Ian noticed Marian step back out of the corner of his eye.
“You as well, Lady Marian.”
She didn’t hide her look of surprise.
“Have you word from your father?” the laird asked her.
It was an abrupt change of topic, but Ian understood the direction of his grandfather’s thoughts. She was openly surprised at being included in their discussion, and to those who knew her background, it was no secret why. Her father was misogynistic to the extreme.
“I did, Laird. He was less than pleased about the events that transpired.”
Namely, the fact that Marian had ditched her equally misogynistic intended for Greyson. Too bad, so sad for the English earl. But from the laird’s expression, he clearly didn’t give a shit what the Earl of Fenwall thought. Good for him. If everyone wasn’t so serious, Ian would have actually laughed out loud.
“I shall send my own message to him as well.”
Marian thanked the laird but said it would not be necessary. “I’ve made my peace with him.”
Ian’s grandfather nodded with an understanding that went beyond the actual words she’d used. It wouldn’t matter because Marian wasn’t staying.
So he knew they had the ability to go back home.
Ian really had no clue what else they knew, but he was looking forward to finding out.
“We will meet at sext. There is much to discuss.”
His grandfather was just about to walk away when his face lit up. Ian turned to see who he was looking at, and it was none other than his wife.
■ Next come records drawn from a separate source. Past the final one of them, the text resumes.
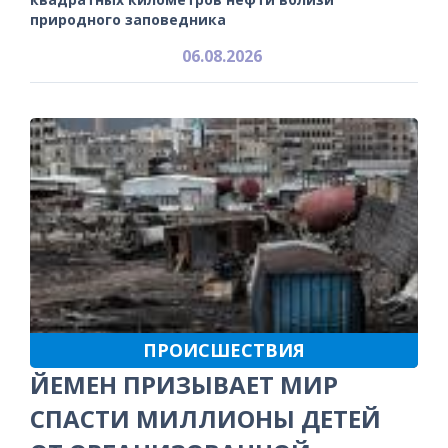
природного заповедника
06.08.2026
ПРОИСШЕСТВИЯ
ЙЕМЕН ПРИЗЫВАЕТ МИР
СПАСТИ МИЛЛИОНЫ ДЕТЕЙ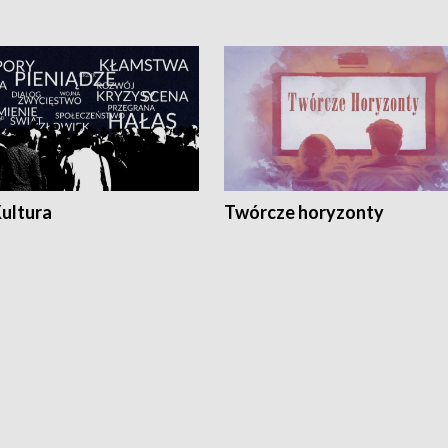
Kultura
Twórcze horyzonty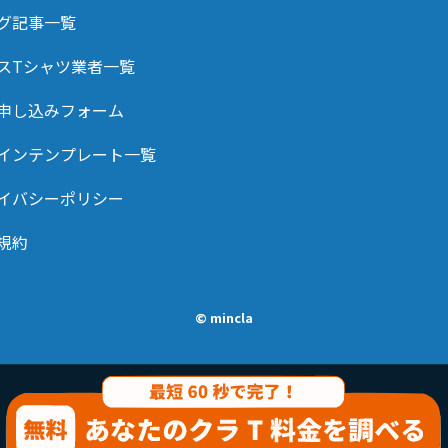
グ記事一覧
スTシャツ業者一覧
申し込みフォーム
インテンプレート一覧
イバシーポリシー
規約
© mincla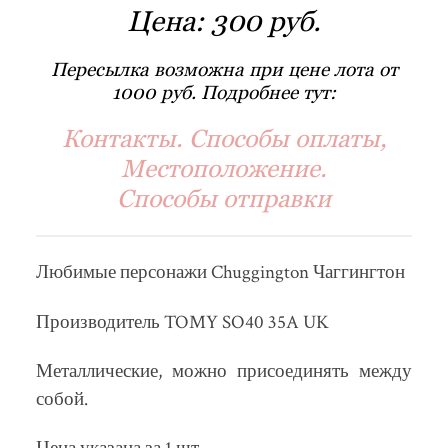
Цена:
300 руб.
Пересылка возможна при цене лота от
1000 руб. Подробнее тут:
Контакты. Способы оплаты,
Местоположение.
Способы отправки
Любимые персонажи Chuggington Чаггингтон
Производитель TOMY SO40 35A UK
Металлические, можно присоединять между
собой.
“Lady Màiri, what are you doing here at Hightower?”
Without so much as a glance at him, Màiri ran to his grandfather as if she’d known the man her whole life. Likely because she had. He embraced her with as much warmth as he would a granddaughter.
For a second, all Ian could think was he’d never seen her hair braided before. She must have woken up when Grey had come for him.
“’Tis a pleasure to see you, Laird.”
“I am glad to see you, girl.”
Girl? Yeah, not so much.
“Is your father here as well?”
“Nay, Laird. He is not.”
An awkward silence fell around them, and the reason was obvious. His grandfather had no idea what had happened between them.
Ian stepped forward.
“Lady Màiri is my wife, sir.”
Shit. Wrong title. But he’d gotten the point across. And his grandfather did not appear very pleased to hear it. These MacKinnish men were awfully protective of his wife.
21
Màiri was feeling warmerand warmer, unnaturally so, and it wasn’t simply because she sat next to Ian. When she woke, she’d been mortified to realize how long she had slept. Now, as she sat next to Ian in the laird’s solar chamber, each moment that passed gave her stomach another strange little twist. At first she thought perhaps she’d had too much wine the evening before, but this felt very different.
That her mother had died from an illness that manifested with only a fever and stomach pain did not help matters. Neither, she suspected, did the discussion that swirled around her.
Alastair and Dermot relayed how they’d helped Ian’s brother Rhys and his wife, Maggie, take back Castle Lochlavine. She tried to listen to the tale of Ellen, whom she knew as Lady Shona, and how she’d reunited with her family. How they used the cross to send her back after learning Ian had come through.